Ex-jogador de basquete e técnico de um time de ensino médio, Jack tenta encontrar entre os jovens com os quais trabalha o estímulo para seguir em frente e refazer sua vida. Sua carreira outrora promissora foi precoce e tragicamente comprometida pelos vícios, algo que ele não quer para seus pupilos.    

Crítica

Se fosse lançado 25 ou 30 anos atrás, O Caminho de Volta (2020) poderia ter conquistado um grande sucesso. Não é difícil imaginá-lo sendo coroado no Oscar, rendendo uma estatueta de melhor ator a Ben Affleck, seduzindo os críticos e se tornando um referencial inspirador ao público, antes de se converter num clássico da TV aberta.

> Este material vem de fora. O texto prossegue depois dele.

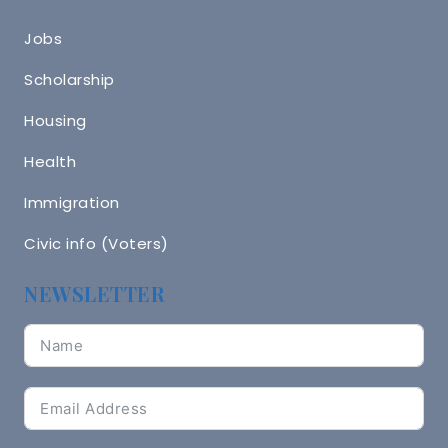
Jobs
Scholarship
Housing
Health
Immigration
Civic info (Voters)
NEWSLETTER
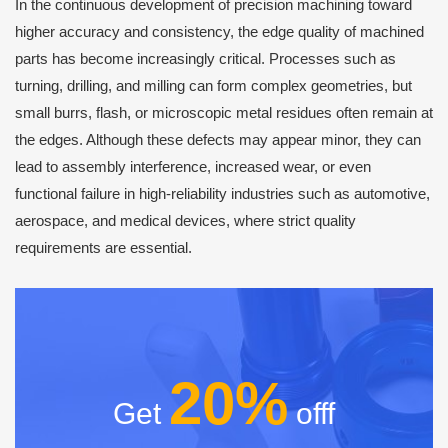
In the continuous development of precision machining toward
higher accuracy and consistency, the edge quality of machined
parts has become increasingly critical. Processes such as
turning, drilling, and milling can form complex geometries, but
small burrs, flash, or microscopic metal residues often remain at
the edges. Although these defects may appear minor, they can
lead to assembly interference, increased wear, or even
functional failure in high-reliability industries such as automotive,
aerospace, and medical devices, where strict quality
requirements are essential.
20%
Get
offf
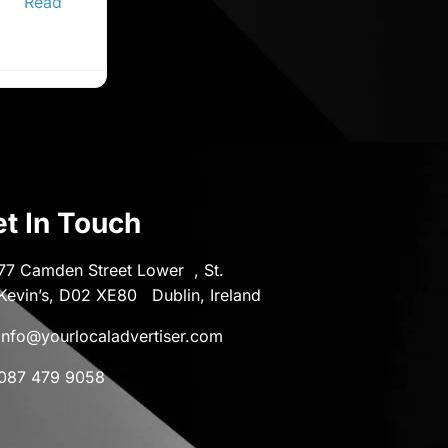
er,
Read
t In Touch
77 Camden Street Lower , St.
Kevin’s, D02 XE80 Dublin, Ireland
info@yourlocaladvertiser.com
087 479 9058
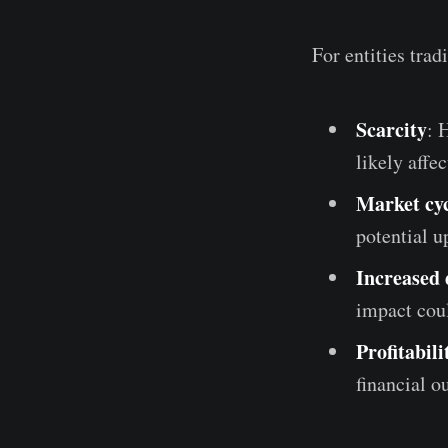
For entities trad
Scarcity
: 
likely affe
Market cyc
potential u
Increased
impact cou
Profitabili
financial o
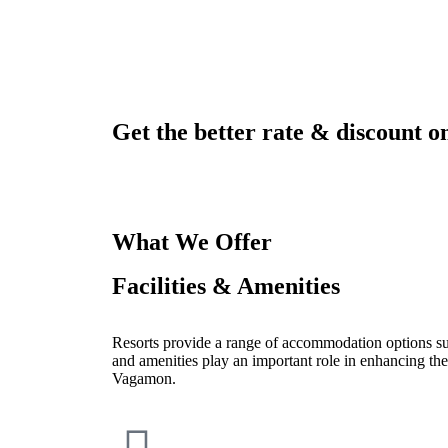
Get the better rate & discount on
What We Offer
Facilities & Amenities
Resorts provide a range of accommodation options such
and amenities play an important role in enhancing the
Vagamon.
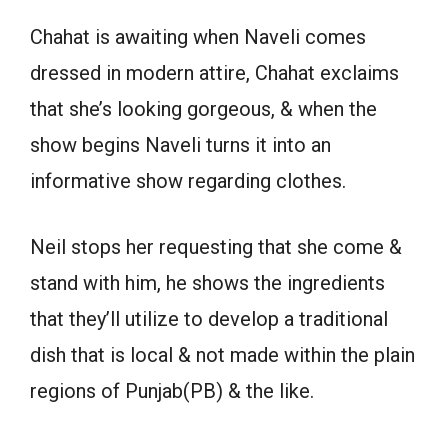
Chahat is awaiting when Naveli comes
dressed in modern attire, Chahat exclaims
that she’s looking gorgeous, & when the
show begins Naveli turns it into an
informative show regarding clothes.
Neil stops her requesting that she come &
stand with him, he shows the ingredients
that they’ll utilize to develop a traditional
dish that is local & not made within the plain
regions of Punjab(PB) & the like.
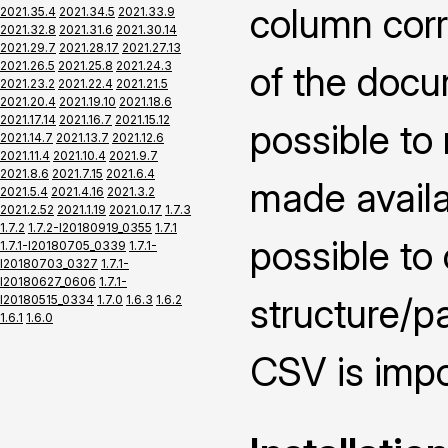
column corr
2021.35.4
2021.34.5
2021.33.9
2021.32.8
2021.31.6
2021.30.14
2021.29.7
2021.28.17
2021.27.13
2021.26.5
2021.25.8
2021.24.3
of the docu
2021.23.2
2021.22.4
2021.21.5
2021.20.4
2021.19.10
2021.18.6
2021.17.14
2021.16.7
2021.15.12
possible to
2021.14.7
2021.13.7
2021.12.6
2021.11.4
2021.10.4
2021.9.7
2021.8.6
2021.7.15
2021.6.4
made availai
2021.5.4
2021.4.16
2021.3.2
2021.2.52
2021.1.19
2021.0.17
1.7.3
1.7.2
1.7.2-I20180919_0355
1.7.1
possible to
1.7.1-I20180705_0339
1.7.1-
I20180703_0327
1.7.1-
I20180627_0606
1.7.1-
structure/pa
I20180515_0334
1.7.0
1.6.3
1.6.2
1.6.1
1.6.0
CSV is impo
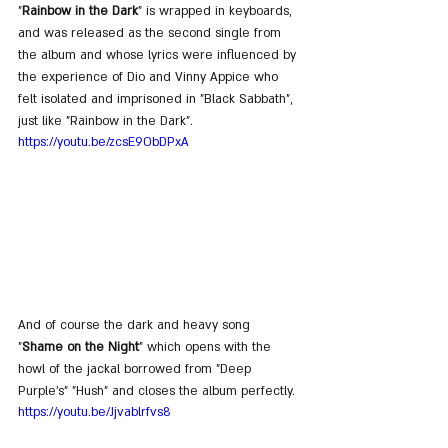
"
Rainbow in the Dark
" is wrapped in keyboards, 
and was released as the second single from 
the album and whose lyrics were influenced by 
the experience of Dio and Vinny Appice who 
felt isolated and imprisoned in "Black Sabbath", 
just like "Rainbow in the Dark".
https://youtu.be/zcsE9ObDPxA
And of course the dark and heavy song 
"
Shame on the Night
" which opens with the 
howl of the jackal borrowed from "Deep 
Purple's" "Hush" and closes the album perfectly.
https://youtu.be/Jjvablrfvs8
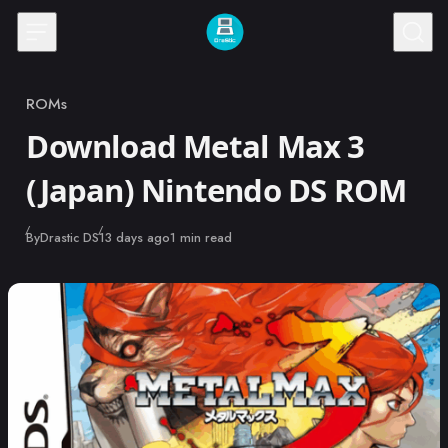
Skip to content
ROMs
Category
Download Metal Max 3
(Japan) Nintendo DS ROM
Published
By
Drastic DS
13 days ago
1 min read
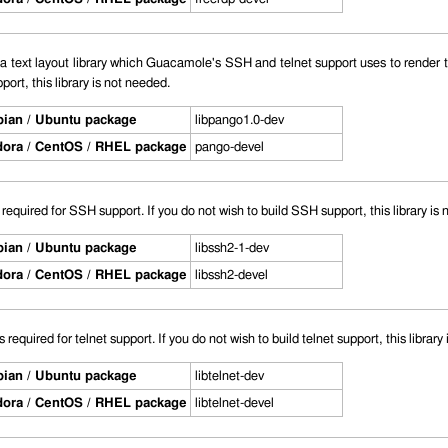
a text layout library which Guacamole's SSH and telnet support uses to render te
port, this library is not needed.
ian / Ubuntu package
libpango1.0-dev
ora / CentOS / RHEL package
pango-devel
s required for SSH support. If you do not wish to build SSH support, this library is
ian / Ubuntu package
libssh2-1-dev
ora / CentOS / RHEL package
libssh2-devel
is required for telnet support. If you do not wish to build telnet support, this library
ian / Ubuntu package
libtelnet-dev
ora / CentOS / RHEL package
libtelnet-devel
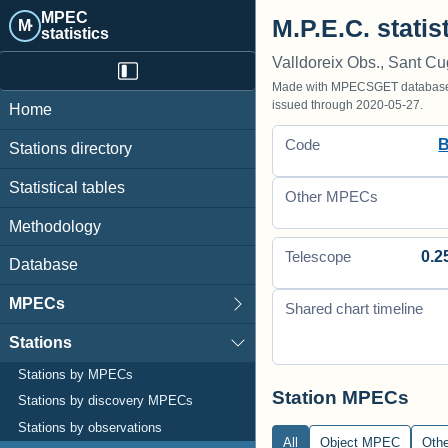
MPEC
M.P.E.C. statis
M·
statistics
Valldoreix Obs., Sant Cu
Made with MPECSGET database o
issued through 2020-05-27.
Home
Code
Stations directory
Statistical tables
Other MPECs
Methodology
0.2
Telescope
Database
MPECs
Shared chart timeline
Stations
Stations by MPECs
Station MPECs
Stations by discovery MPECs
Stations by observations
All
Object MPEC
Oth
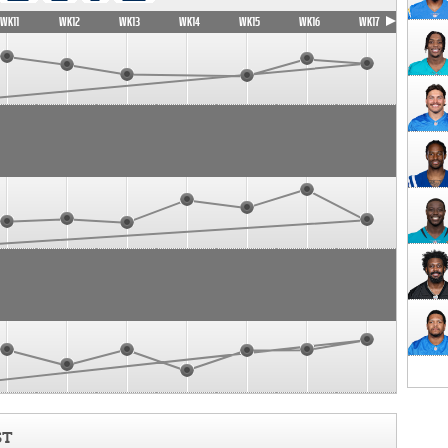
WK11
WK12
WK13
WK14
WK15
WK16
WK17
ST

No entanto, a desvantagem deste drama esportivo consiste em seu lançamento no momento em que o subgênero da equipe-fracassada-que-dá-a-volta-por-cima-contra-todas-as-expectativas-graças-a-um-treinador-desacreditado está em desuso, e já foi bem executada pelo menos quinze vezes antes dele, seguindo exatamente os mesmos códigos. Entretanto, o diretor Gavin O’Connor realiza este projeto com a seriedade de quem está apresentando o formato pela primeira vez. Todos os passos esperados se fazem presentes: o convite feito a Jack (Affleck) para comandar uma equipe esportiva amadora, a batalha contra o alcoolismo, o trauma devido à perda do filho, o treinamento duro e pouco ortodoxo com os garotos, o crescimento exponencial da equipe, as vitórias que se acumulam jogo após jogo, os riscos de o treinador ser afastado pelo consumo de álcool.

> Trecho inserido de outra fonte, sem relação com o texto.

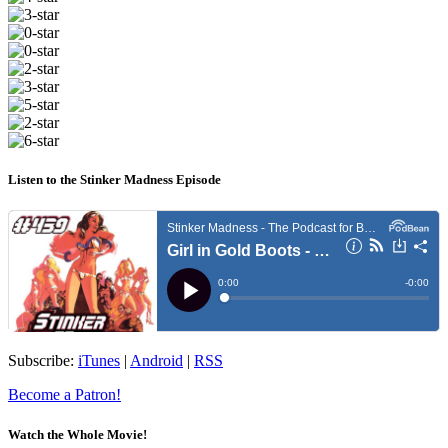
Listen to the Stinker Madness Episode
Subscribe:
iTunes
|
Android
|
RSS
Become a Patron!
Watch the Whole Movie!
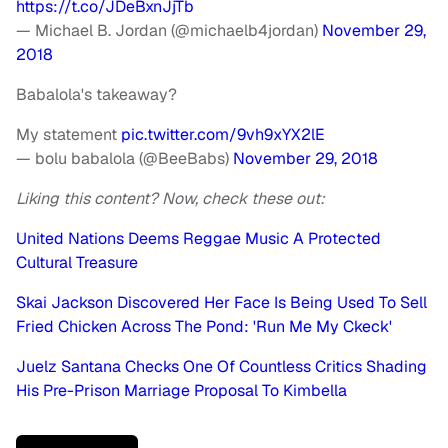
https://t.co/JDeBxnJjTb
— Michael B. Jordan (@michaelb4jordan)
November 29,
2018
Babalola's takeaway?
My statement
pic.twitter.com/9vh9xYX2lE
— bolu babalola (@BeeBabs)
November 29, 2018
Liking this content? Now, check these out:
United Nations Deems Reggae Music A Protected
Cultural Treasure
Skai Jackson Discovered Her Face Is Being Used To Sell
Fried Chicken Across The Pond: 'Run Me My Ckeck'
Juelz Santana Checks One Of Countless Critics Shading
His Pre-Prison Marriage Proposal To Kimbella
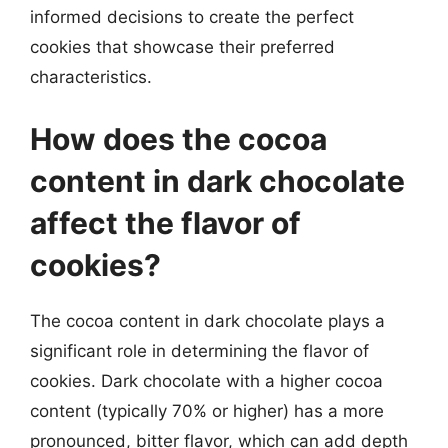
informed decisions to create the perfect
cookies that showcase their preferred
characteristics.
How does the cocoa
content in dark chocolate
affect the flavor of
cookies?
The cocoa content in dark chocolate plays a
significant role in determining the flavor of
cookies. Dark chocolate with a higher cocoa
content (typically 70% or higher) has a more
pronounced, bitter flavor, which can add depth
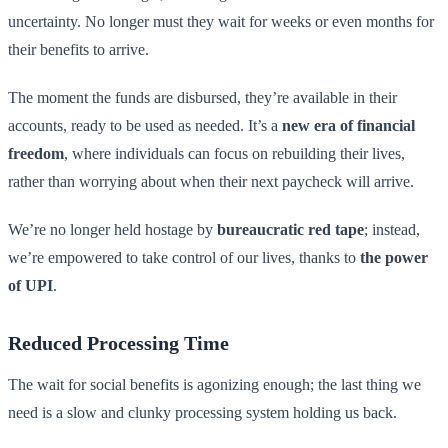
uncertainty. No longer must they wait for weeks or even months for
their benefits to arrive.
The moment the funds are disbursed, they’re available in their
accounts, ready to be used as needed. It’s a
new era of financial
freedom
, where individuals can focus on rebuilding their lives,
rather than worrying about when their next paycheck will arrive.
We’re no longer held hostage by
bureaucratic red tape
; instead,
we’re empowered to take control of our lives, thanks to
the power
of UPI
.
Reduced Processing Time
The wait for social benefits is agonizing enough; the last thing we
need is a slow and clunky processing system holding us back.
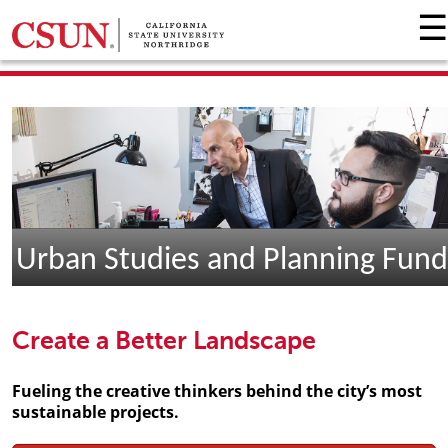
☰
GIVING HOME
UNIVERSITY RELATIONS AND ADVANCEMENT
FOUNDATION
GIVE NOW
Urban Studies and Planning Fund
Create a Better Landscape
Fueling the creative thinkers behind the city’s most
sustainable projects.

A direção aposta numa ambientação melancólica, como se o mundo do protagonista se resumisse a perambular por casas sombrias, andar cabisbaixo em quadras vazias, pedir seu drinque silenciosamente no bar. Jack é filmado à distância, por lentes teleobjetivas, dando a impressão de ser espiado. A presença em cenários maiores do que ele, frequentemente vazios, reforça o aspecto de solidão e de deslocamento na sociedade. Em paralelo, a repetição de cenas (o banho com uma latinha de cerveja dentro do box, o álcool disfarçado na caneca de café, a chegada ao bar habitual) produz a ideia de cansaço e de ciclo vicioso, pertinentes à vida do ex-atleta. A direção de fotografia orna cada imagem com flares ostensivos, enquanto a trilha sonora de pianos tristes sublinha a dor do homem que perdeu o filho pequeno para uma doença, e depois perdeu a esposa devido ao desgaste do luto. A direção de arte reforça a caracterização de um sujeito desleixado, de rosto vermelho e inchado pela bebida, com os dedos encardidos do trabalho paralelo numa construção civil. O’Connor investe a fundo na aparência de um filme triste sobre a incomunicabilidade e a necessidade de redenção. A decadência de Jack também serve a tornar sua redenção ainda mais espetacular.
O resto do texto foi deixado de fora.